How Good is Your Wikipedia? Auditing Data Quality for Low-resource and Multilingual NLP
This addresses data quality issues for researchers and practitioners using Wikipedia in low-resource and multilingual NLP, but it is incremental as it builds on existing quality filtering methods.
The paper tackled the problem of data quality in Wikipedia for low-resource and multilingual NLP by auditing it with quality filtering techniques, revealing issues like one-line and duplicate articles, and found that pruning improves resource efficiency without hurting performance.
Wikipedia's perceived high quality and broad language coverage have established it as a fundamental resource in multilingual NLP. In the context of low-resource languages, however, these quality assumptions are increasingly being scrutinised. This paper critically examines the data quality of Wikipedia in a non-English setting by subjecting it to various quality filtering techniques, revealing widespread issues such as a high percentage of one-line articles and duplicate articles.
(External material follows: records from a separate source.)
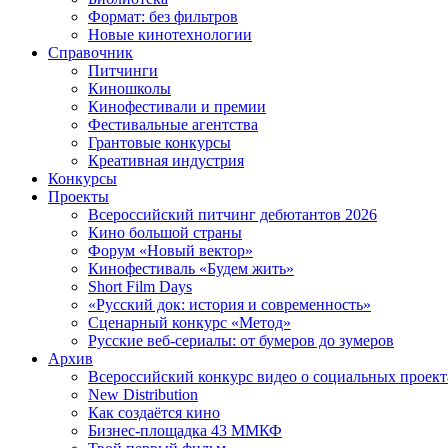
Формат: без фильтров
Новые кинотехнологии
Справочник
Питчинги
Киношколы
Кинофестивали и премии
Фестивальные агентства
Грантовые конкурсы
Креативная индустрия
Конкурсы
Проекты
Всероссийский питчинг дебютантов 2026
Кино большой страны
Форум «Новый вектор»
Кинофестиваль «Будем жить»
Short Film Days
«Русский док: история и современность»
Сценарный конкурс «Метод»
Русские веб-сериалы: от бумеров до зумеров
Архив
Всероссийский конкурс видео о социальных проек
New Distribution
Как создаётся кино
Бизнес-площадка 43 ММКФ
We evaluate the downstream impact of quality filtering on Wikipedia and find that data quality pruning is an effective means for resource-efficient training without hurting performance, especially for low-resource languages. Moreover, we advocate for a shift in perspective from seeking a general definition of data quality towards a more language- and task-specific one. Ultimately, we aim for this study to serve as a guide to using Wikipedia for pretraining in a multilingual setting.